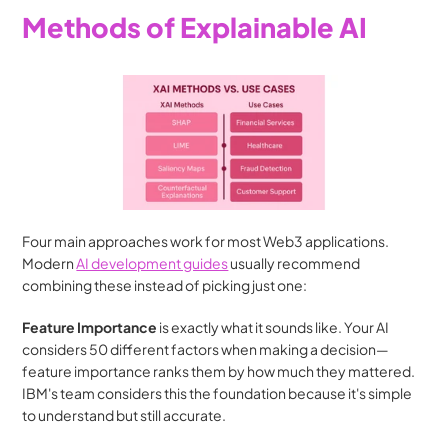
Methods of Explainable AI
Four main approaches work for most Web3 applications. 
Modern 
AI development guides
 usually recommend 
combining these instead of picking just one:
Feature Importance
 is exactly what it sounds like. Your AI 
considers 50 different factors when making a decision—
feature importance ranks them by how much they mattered. 
IBM's team considers this the foundation because it's simple 
to understand but still accurate.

--- --- ---

> Exercise
Retype each line of the records exactly as it reads; no pictures belong in the copy.

> Task response
Methods of Explainable AI
Four main approaches work for most Web3 applications. 
Modern 
AI development guides
 usually recommend 
combining these instead of picking just one:
Feature Importance
 is exactly what it sounds like. Your AI 
considers 50 different factors when making a decision—
feature importance ranks them by how much they mattered. 
IBM's team considers this the foundation because it's simple 
to understand but still accurate.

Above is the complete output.